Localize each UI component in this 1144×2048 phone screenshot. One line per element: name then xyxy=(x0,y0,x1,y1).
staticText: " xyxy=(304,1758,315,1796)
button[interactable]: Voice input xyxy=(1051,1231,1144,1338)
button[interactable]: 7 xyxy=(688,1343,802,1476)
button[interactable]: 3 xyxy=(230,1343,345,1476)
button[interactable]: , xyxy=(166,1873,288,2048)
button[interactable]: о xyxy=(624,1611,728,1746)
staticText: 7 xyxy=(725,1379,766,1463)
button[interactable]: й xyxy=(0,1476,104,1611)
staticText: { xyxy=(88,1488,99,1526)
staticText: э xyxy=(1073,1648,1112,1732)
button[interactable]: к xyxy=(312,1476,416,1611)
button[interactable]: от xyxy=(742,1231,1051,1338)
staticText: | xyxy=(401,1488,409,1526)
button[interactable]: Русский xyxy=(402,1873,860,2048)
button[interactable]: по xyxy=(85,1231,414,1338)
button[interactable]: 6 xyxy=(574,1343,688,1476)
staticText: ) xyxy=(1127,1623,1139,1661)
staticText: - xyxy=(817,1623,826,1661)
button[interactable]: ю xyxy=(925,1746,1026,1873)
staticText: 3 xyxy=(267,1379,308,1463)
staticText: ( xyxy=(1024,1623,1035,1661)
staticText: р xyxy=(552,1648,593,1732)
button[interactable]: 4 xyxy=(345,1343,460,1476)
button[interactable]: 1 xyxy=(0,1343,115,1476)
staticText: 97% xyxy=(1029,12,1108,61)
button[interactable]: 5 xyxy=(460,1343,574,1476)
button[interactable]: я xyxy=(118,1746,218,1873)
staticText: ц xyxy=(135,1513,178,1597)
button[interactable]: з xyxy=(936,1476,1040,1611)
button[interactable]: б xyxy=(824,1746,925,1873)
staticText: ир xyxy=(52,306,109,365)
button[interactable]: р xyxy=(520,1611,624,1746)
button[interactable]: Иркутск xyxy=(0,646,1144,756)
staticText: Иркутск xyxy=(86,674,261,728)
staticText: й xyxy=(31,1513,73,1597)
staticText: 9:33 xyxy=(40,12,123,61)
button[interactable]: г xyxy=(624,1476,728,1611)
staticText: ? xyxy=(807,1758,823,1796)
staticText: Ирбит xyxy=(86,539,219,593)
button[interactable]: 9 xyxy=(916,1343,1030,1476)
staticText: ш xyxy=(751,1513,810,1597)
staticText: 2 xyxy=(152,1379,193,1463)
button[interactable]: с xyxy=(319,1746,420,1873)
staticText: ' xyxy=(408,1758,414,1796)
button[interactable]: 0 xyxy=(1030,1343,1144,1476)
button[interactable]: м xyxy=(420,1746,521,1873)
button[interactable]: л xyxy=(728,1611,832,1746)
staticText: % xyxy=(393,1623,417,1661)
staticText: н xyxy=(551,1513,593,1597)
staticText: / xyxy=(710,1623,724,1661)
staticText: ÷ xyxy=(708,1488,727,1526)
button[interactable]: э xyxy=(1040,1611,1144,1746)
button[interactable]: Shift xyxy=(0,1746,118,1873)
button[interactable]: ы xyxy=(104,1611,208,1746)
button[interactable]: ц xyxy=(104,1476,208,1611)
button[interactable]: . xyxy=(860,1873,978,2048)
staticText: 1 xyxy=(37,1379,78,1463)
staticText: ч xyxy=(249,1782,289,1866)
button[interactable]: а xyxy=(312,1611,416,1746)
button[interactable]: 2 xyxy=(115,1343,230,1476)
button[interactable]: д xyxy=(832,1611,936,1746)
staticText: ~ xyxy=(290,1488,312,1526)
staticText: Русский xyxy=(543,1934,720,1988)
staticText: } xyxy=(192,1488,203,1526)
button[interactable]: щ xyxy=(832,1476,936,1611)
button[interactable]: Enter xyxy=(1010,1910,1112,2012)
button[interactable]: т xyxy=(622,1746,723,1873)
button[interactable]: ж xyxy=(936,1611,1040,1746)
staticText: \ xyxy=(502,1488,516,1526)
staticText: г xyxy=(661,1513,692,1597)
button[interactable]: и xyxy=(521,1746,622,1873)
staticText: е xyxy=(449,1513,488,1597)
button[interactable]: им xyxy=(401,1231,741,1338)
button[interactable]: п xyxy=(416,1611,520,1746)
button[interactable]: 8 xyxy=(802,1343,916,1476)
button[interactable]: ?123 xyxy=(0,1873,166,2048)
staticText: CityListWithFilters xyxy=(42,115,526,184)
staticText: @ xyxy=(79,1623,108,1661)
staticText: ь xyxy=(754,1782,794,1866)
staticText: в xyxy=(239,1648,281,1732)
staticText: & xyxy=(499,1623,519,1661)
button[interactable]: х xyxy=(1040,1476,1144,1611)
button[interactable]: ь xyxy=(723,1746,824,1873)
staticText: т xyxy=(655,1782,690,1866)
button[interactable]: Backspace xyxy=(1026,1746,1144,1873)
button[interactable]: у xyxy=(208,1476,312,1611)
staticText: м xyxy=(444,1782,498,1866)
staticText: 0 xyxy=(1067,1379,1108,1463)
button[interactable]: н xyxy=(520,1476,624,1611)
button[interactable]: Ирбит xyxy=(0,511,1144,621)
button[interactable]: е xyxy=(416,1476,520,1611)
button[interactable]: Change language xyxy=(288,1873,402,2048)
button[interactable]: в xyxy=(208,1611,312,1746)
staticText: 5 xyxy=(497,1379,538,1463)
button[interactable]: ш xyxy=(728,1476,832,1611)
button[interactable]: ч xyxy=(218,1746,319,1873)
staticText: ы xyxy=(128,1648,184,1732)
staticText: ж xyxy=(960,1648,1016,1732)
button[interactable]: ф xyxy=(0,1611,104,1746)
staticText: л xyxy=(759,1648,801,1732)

Task to carry out: Lines containing "Ирбит" in the listing: how many are there? Answer with the number only.

Your response: 2